İşte burada anladım aslında buraya ait olmadığını ama bende ait değildim. Özelilikle bu Dünya'ya umarım benim kavuşmam fazla uzun sürmez.
O yüzden kendimi geri çektim artık yürümüyordum ama sana olan o enerji bitmedi bir gün kahve teklifi ettim dört kişiden kaldık senle ben ...
Orada anlattın bana hayatının değiştiği noktayı seni etkileyen noktayı...
O an kaderinden yalanları geçmişi silmek istedim.
Yüzündeki acılardan öpmek istedim inan daha çok zaman olsa ki vardı bir ömür dinlerdim seni..
Ama aklında gitmek vardı hatam buydu işte gitmek isteyen bir adamın hayatına girmek
Arkadaşlarla birlikte gittiğimiz o kulüpte de sadece senle orada sabaha kadar olmak istedim bir ara kıskandım sonra dedim boşver gidecek dedim.Bu adam GİDECEK.. o an boş verdim...
Orada bir yol çizmiştim girmeyecektim hayatına Nasıl oldu neden bilmiyorum sonrasını hatırlayamıyorum
Kaçarken kendimi sende buldum bir anda oldu git gide kanıma girdin gemi adamı deli gibi kıskandım.
Kıskanmak neymiş onu anladım yanımdayken hayatında bağ olmayan bir insanı kaybetme korkusu sardı..
Hiç üzülmeni istemedim.
Bana bekle dersen beklerdim.
Sen anlattıkça dedim kendime üzemez sin sen bu adamı buna hakkın yok dedim.
Kendime söz verdim o an hiç bir zaman seni üzmeyeceğim.
Ama sen üzdün be adam öyle böyle değil 1 aylık bir ilişki 1 ömür gibi geçirdim.Resmen bir yangının ortasında kaldım.
Belki de duygusal bir ay sezonun dayım onunda etkisi vardı ama ben ilk defa böyle açıldım.
konuştum ama en önemlisi anlaşıldım en önemlisi buydu..
Ben gerçekten doğru bir yerdeymişim gibi hissettim.
Ben ilk defa ailem olacakmış gibi hissettim..
Yüzünde kayboldum ve şimdi buldum sende ki o yanımı ve sanırım sen başka yol yok dediğin için aklında gitmek olduğu için o beni öldüreceğim.
gömeceğim en derine hiç bir şekilde çıkamayacak..

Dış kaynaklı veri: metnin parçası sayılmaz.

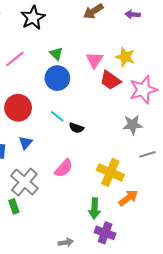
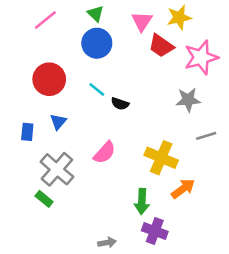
yellow star: (125, 57) -> (179, 17), turned -30
green rectangle: (14, 206) -> (44, 199), turned -32

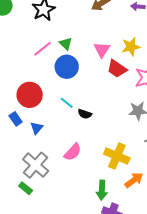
pink line: (45, 20) -> (43, 49), moved
blue rectangle: (27, 132) -> (16, 119), moved, turned -40

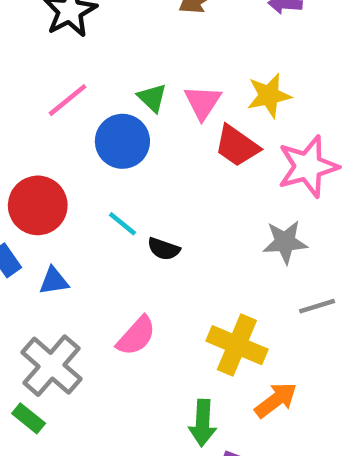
green triangle: (66, 44) -> (152, 98), moved
blue triangle: (37, 128) -> (54, 281), turned 40

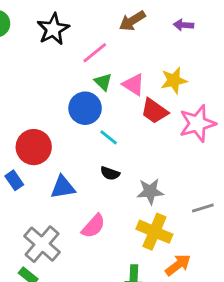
pink line: (68, 100) -> (95, 53), moved
pink triangle: (203, 102) -> (134, 85), turned -30
cyan line: (122, 224) -> (109, 137), moved
gray star: (285, 242) -> (150, 191), moved
blue triangle: (54, 281) -> (63, 187), moved, size x1.4

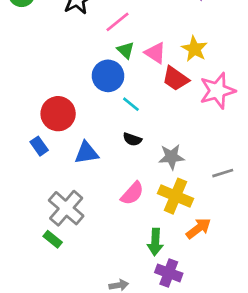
yellow star: (174, 80) -> (194, 49), turned -30
pink semicircle: (93, 226) -> (132, 193), moved

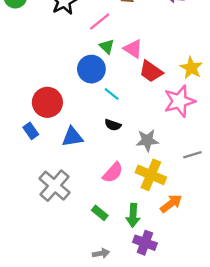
yellow star: (194, 49) -> (191, 68), moved
pink star: (217, 91) -> (179, 101), moved
green rectangle: (53, 239) -> (100, 213), moved

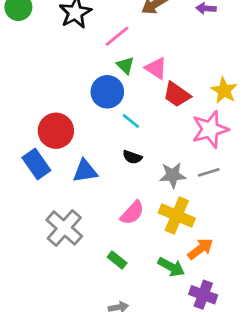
blue rectangle: (31, 131) -> (36, 164), size x1.5
gray line: (192, 155) -> (209, 172), moved
green arrow: (133, 215) -> (171, 267), moved, turned -65
purple cross: (145, 243) -> (203, 295), moved

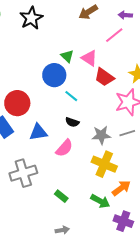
pink line: (117, 36) -> (114, 35), moved
pink semicircle: (132, 213) -> (64, 148), moved
gray cross: (64, 228) -> (23, 173), turned 32

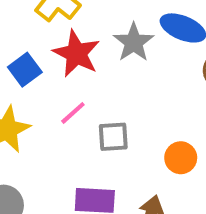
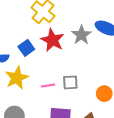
pink line: (73, 113) -> (48, 85), moved, turned 32

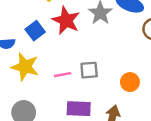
yellow star: (17, 78) -> (25, 67), turned -30

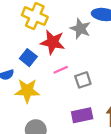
pink line: (63, 75) -> (61, 70), moved

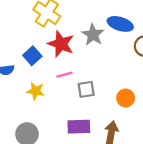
yellow star: (27, 91) -> (36, 91), moved, size x0.7

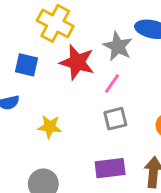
blue square: (32, 56) -> (27, 65), moved, turned -30
pink line: (64, 75) -> (112, 84), moved, turned -35

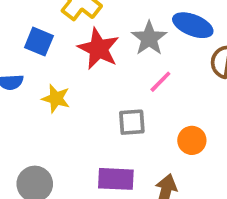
pink line: (112, 84) -> (160, 82), moved
yellow star: (50, 127) -> (56, 99), moved

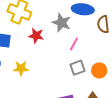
red star: (98, 49) -> (36, 36), size x0.7
gray square: (132, 122) -> (78, 68), moved

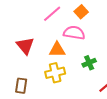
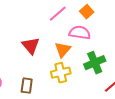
orange triangle: (57, 50) -> (63, 50), turned -48
green cross: (89, 63) -> (95, 63), size x1.5

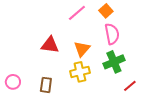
pink semicircle: (80, 33) -> (112, 34), moved, turned 70
red triangle: (31, 46) -> (50, 45), turned -42

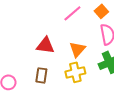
brown rectangle: (46, 85) -> (41, 75), moved

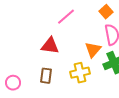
pink line: (72, 13) -> (66, 17), moved
orange triangle: (77, 49) -> (93, 50), moved

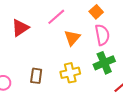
red triangle: (50, 46) -> (20, 28), moved, turned -42
orange triangle: (93, 50) -> (72, 38), moved

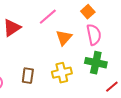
green cross: (104, 63) -> (96, 63), turned 35

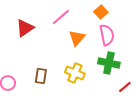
yellow cross: (62, 73) -> (75, 73), turned 36

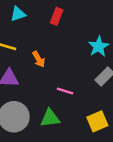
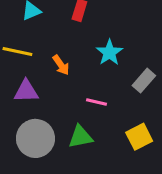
cyan star: (99, 46) -> (109, 52), moved

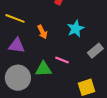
green triangle: (80, 137) -> (43, 69), moved

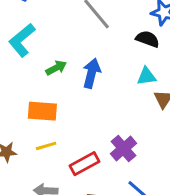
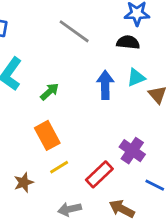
blue arrow: (91, 73) -> (105, 85), moved
orange rectangle: (42, 111) -> (47, 135), turned 72

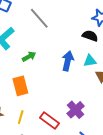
gray line: (74, 31) -> (39, 18), moved
yellow line: (59, 167) -> (21, 117), moved, turned -56
red rectangle: (99, 174) -> (49, 121), turned 66

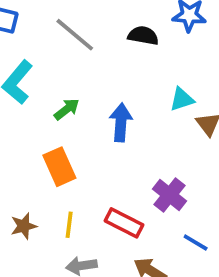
black semicircle: (90, 36) -> (143, 36), moved
blue arrow: (68, 61) -> (121, 123), moved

ve daha çok kızdım çünkü en çok kendime nasıl yaptın neden yaptın diye neden bir anda böyle değer verdin diye sonra da evrene kızdım çünkü bunu mu hak ediyorum diye bu kadar doğru iken bu kadar nasıl yanlışa çektim çektik nasıl görmedim sevemeyeceğini polataniğe döndük.
Hayatım o kadar zorken saçma bir yangının ortasına girdim.

Aslında sonra anladım hiç bir zaman bu olmayacak o yüzden buraya yazıyorum.
İşte bu yüzden o yanında huzur içinde gülen insanı öldürdüm.
Bir daha hiç bir zaman böyle bir şeyler hissetmeyecek çünkü..
İşte dedim belki de hayatına bu yüzden girmiş farkına varman için o güzel şarkılar söylediğin anlar sondu o yağmur sondu..
Bu anılar bu gerçeklik hissi sondu..
Bir daha hiç bir zaman olmayacak.
Çünkü bir daha hiç bir zaman izin vermeyeceğim..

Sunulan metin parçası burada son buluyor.